#### Data excerpts
──────────

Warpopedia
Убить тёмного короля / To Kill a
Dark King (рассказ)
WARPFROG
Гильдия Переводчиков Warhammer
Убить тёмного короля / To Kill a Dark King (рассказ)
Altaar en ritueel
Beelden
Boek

──────────

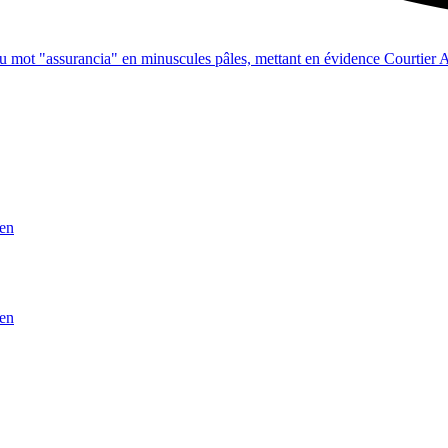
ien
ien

──────────

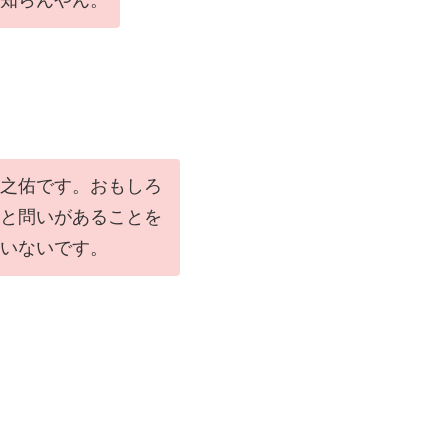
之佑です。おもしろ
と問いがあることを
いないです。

──────────

#### Exercise aim
Look through the entries above and find each line where the word "King" occurs; copy those lines.

#### Your response
Dark King (рассказ)
Убить тёмного короля / To Kill a Dark King (рассказ)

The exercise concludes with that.